US 12,354,004 B2
Generating vector representations of documents
Quoc V. Le, Sunnyvale, CA (US)
Assigned to Google LLC, Mountain View, CA (US)
Filed by Google LLC, Mountain View, CA (US)
Filed on Dec. 22, 2023, as Appl. No. 18/395,172.
Application 18/395,172 is a continuation of application No. 16/523,766, filed on Jul. 26, 2019, granted, now 11,853,879.
Application 16/523,766 is a continuation of application No. 14/609,869, filed on Jan. 30, 2015, granted, now 10,366,327, issued on Jul. 30, 2019.
Claims priority of provisional application 61/934,674, filed on Jan. 31, 2014.
Prior Publication US 2024/0202519 A1, Jun. 20, 2024
This patent is subject to a terminal disclaimer.
Int. Cl. G06N 3/08 (2023.01); G06F 16/583 (2019.01); G06F 40/284 (2020.01); G06N 3/04 (2023.01); G06N 3/084 (2023.01)

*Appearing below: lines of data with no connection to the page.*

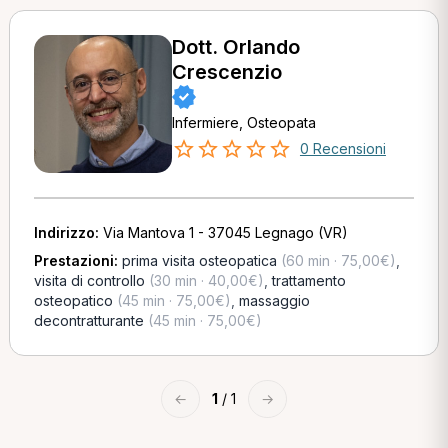
Dott. Orlando
Crescenzio
Infermiere, Osteopata
0 Recensioni
Indirizzo:
Via Mantova 1 - 37045 Legnago (VR)
Prestazioni:
prima visita osteopatica
(60 min · 75,00€)
,
visita di controllo
(30 min · 40,00€)
,
trattamento
osteopatico
(45 min · 75,00€)
,
massaggio
decontratturante
(45 min · 75,00€)
←
1
/ 1
→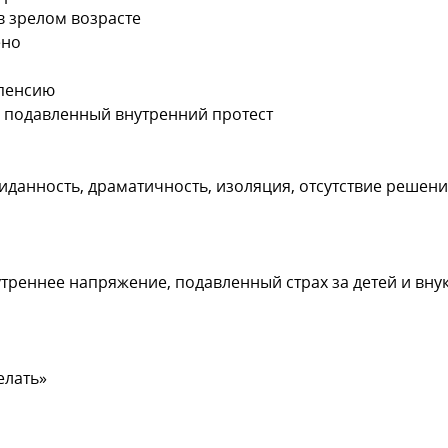
в зрелом возрасте
ено
 пенсию
, подавленный внутренний протест
данность, драматичность, изоляция, отсутствие решени
утреннее напряжение, подавленный страх за детей и внук
елать»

CPC G06N 3/08 (2013.01) [G06F 16/583 (2019.01); G06F 40/284 (2020.01); G06N 3/04 (2013.01); G06N 3/084 (2013.01)] 21 Claims
OG exemplary drawing
 
1. A method comprising:
obtaining a new document, wherein the new document includes a plurality of sequences of words, and, for each sequence of words, a word that is in another sequence of words in the new document and that follows a last word in the sequence of words in the new document;
generating a vector representation of the new document using a trained neural network system, wherein generating the vector representation of the new document using the trained neural network system comprises, for each iteration step of multiple iteration steps:
obtaining a current sequence of words from the plurality of sequences of words;
processing (i) data identifying the new document and (ii) the current sequence of words by the trained neural network system having an embedding layer and one or more other layers and in accordance with (i) trained values of a set of word parameters of the embedding layer and (ii) current values of a set of document parameters of the embedding layer to generate a respective word score for each word in a pre-determined set of words;
computing a gradient with respect to the vector representation of an error function that measures an error between the respective word scores and a target set of word scores that identifies a word that is in another sequence of words in the new document and that follows a last word in the current sequence of words in the new document; and
training the trained neural network system on the new document to adjust the current values of the set of document parameters of the embedding layer of the trained neural network system based on the gradient using gradient descent while holding the trained values of the set of word parameters of the embedding layer of the trained neural network system fixed; and
processing, by a text classification system, an input comprising the vector representation of the new document to generate a classification output for the new document.